Consumers’ purchasing power is being undermined by costly food and
energy, rising taxes and cutbacks in social spending.
Households polled by the European Commission in January revised
down the likelihood of any major purchases being made over the next 12
months, while their intention to buy a car in the coming year remains
well below average.
The credit insurer Euler Hermes sees car sales in Europe declining
3% to 5% this year, while the sector consulting firm PwC Autofacts
expects a 10% drop.
In Germany, 210,195 new cars were registered in January, down
sharply from December, but only 700 fewer than in January 2011.

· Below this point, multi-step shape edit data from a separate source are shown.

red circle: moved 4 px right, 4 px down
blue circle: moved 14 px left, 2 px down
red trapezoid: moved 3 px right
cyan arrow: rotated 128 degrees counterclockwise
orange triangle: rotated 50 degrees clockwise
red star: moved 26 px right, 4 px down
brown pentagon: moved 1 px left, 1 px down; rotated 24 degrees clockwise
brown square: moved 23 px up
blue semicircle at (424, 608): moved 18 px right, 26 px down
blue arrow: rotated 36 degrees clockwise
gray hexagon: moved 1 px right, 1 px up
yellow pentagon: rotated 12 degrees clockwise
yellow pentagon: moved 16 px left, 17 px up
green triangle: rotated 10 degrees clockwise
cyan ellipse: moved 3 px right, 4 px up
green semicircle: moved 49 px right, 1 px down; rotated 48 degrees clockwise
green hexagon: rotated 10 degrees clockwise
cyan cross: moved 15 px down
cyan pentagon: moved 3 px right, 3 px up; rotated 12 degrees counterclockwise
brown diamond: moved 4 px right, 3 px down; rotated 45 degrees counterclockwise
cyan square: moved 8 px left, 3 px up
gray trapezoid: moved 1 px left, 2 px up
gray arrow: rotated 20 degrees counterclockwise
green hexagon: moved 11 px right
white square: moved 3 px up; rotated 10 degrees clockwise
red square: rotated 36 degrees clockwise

Registrations for diesel motor cars alone, accounting for just over half
the total, were 6.5% higher on the year, bolstered by commercial demand.

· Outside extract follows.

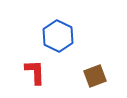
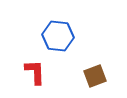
blue hexagon: rotated 20 degrees counterclockwise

“I’m happy to see an increase in commercial demand in January
following the good year in 2011,” VDIK President Volker Lange said in a
press release. “I am sure that it will remain high in the coming months
and help to stabilize the car market ahead.”

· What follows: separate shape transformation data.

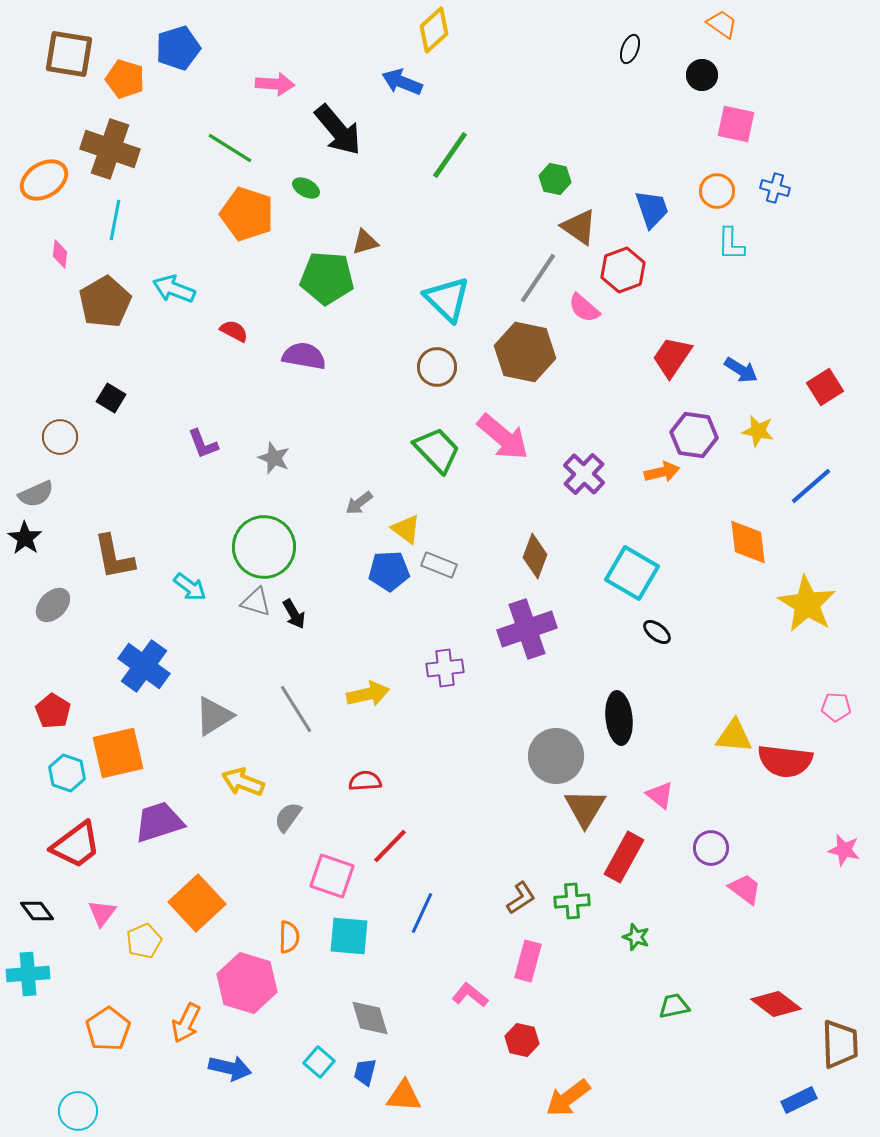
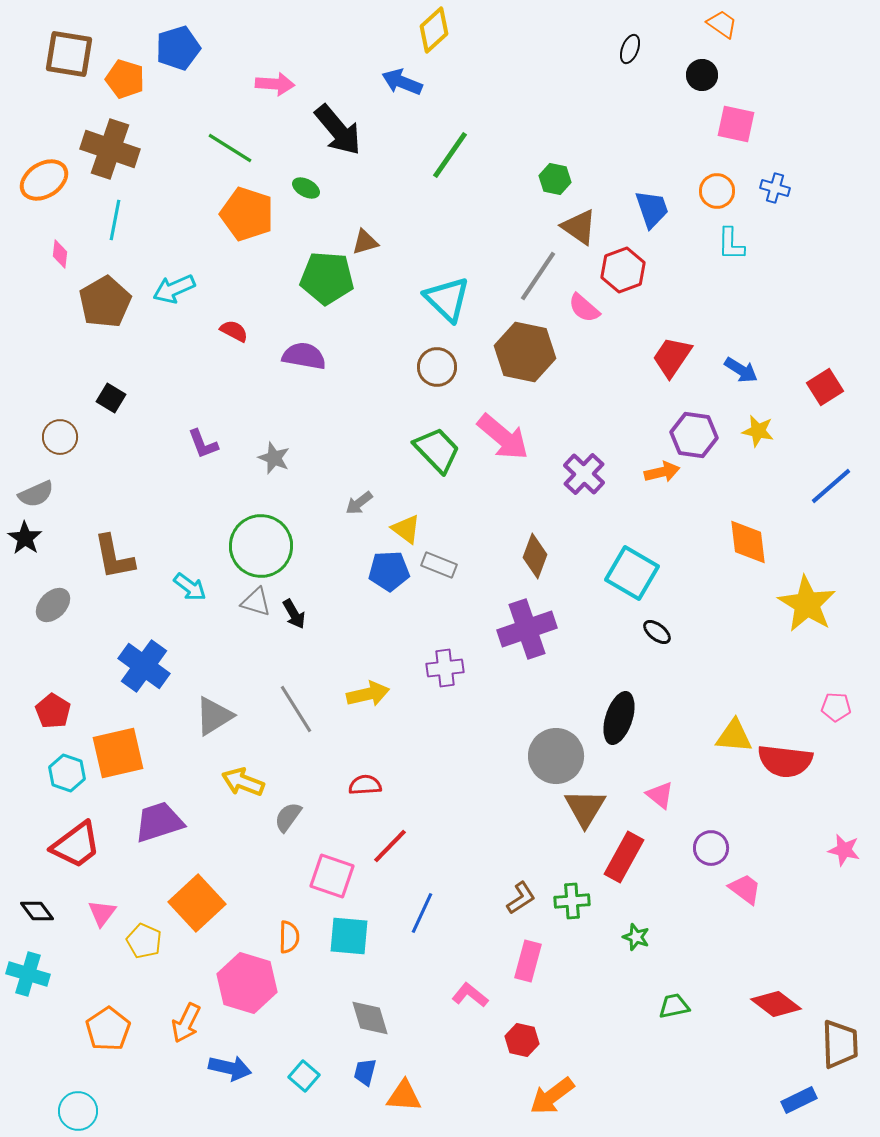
gray line at (538, 278): moved 2 px up
cyan arrow at (174, 289): rotated 45 degrees counterclockwise
blue line at (811, 486): moved 20 px right
green circle at (264, 547): moved 3 px left, 1 px up
black ellipse at (619, 718): rotated 24 degrees clockwise
red semicircle at (365, 781): moved 4 px down
yellow pentagon at (144, 941): rotated 24 degrees counterclockwise
cyan cross at (28, 974): rotated 21 degrees clockwise
cyan square at (319, 1062): moved 15 px left, 14 px down
orange arrow at (568, 1098): moved 16 px left, 2 px up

French car registrations plummeted 20.7% on the year to 147,057.
After the 2.1% decline in new car sales last year, 2012 is likely to be
another difficult one for France’s car industry, CCFA spokesman Francois
Roudier indicated last month.
French carmakers polled by Insee last month reported a steep drop
in domestic and foreign orders. With inventories rising, their outlook
for near-term production fell further below the long-term average.
In Italy, registrations came to 137,119 in January, down 16.9% from
the same month one year ago. A recent Istat consumer sentiment report
showed households growing more pessimistic about the short-term economic
situation, as jobless fears rose to a near three-year high and families’
economic outlook continued to deteriorate.
Spanish registrations rose 2.5% on the year to 54,961.
Discretionary consumption in Spain is unlikely to see any sustained
recovery in the near term. Non-seasonally adjusted unemployment rose for
the sixth consecutive month in January and should maintain its upward
trend this year, as the country suffers through a prolonged recession.
Among the smaller Eurozone states, the sharpest fall was noted in
Portugal, where 47.4% fewer cars were registered compared to January
2011. At the other end, Estonia’s 14.8% rise was the strongest increase
on the year. Figures for Malta were unavailable.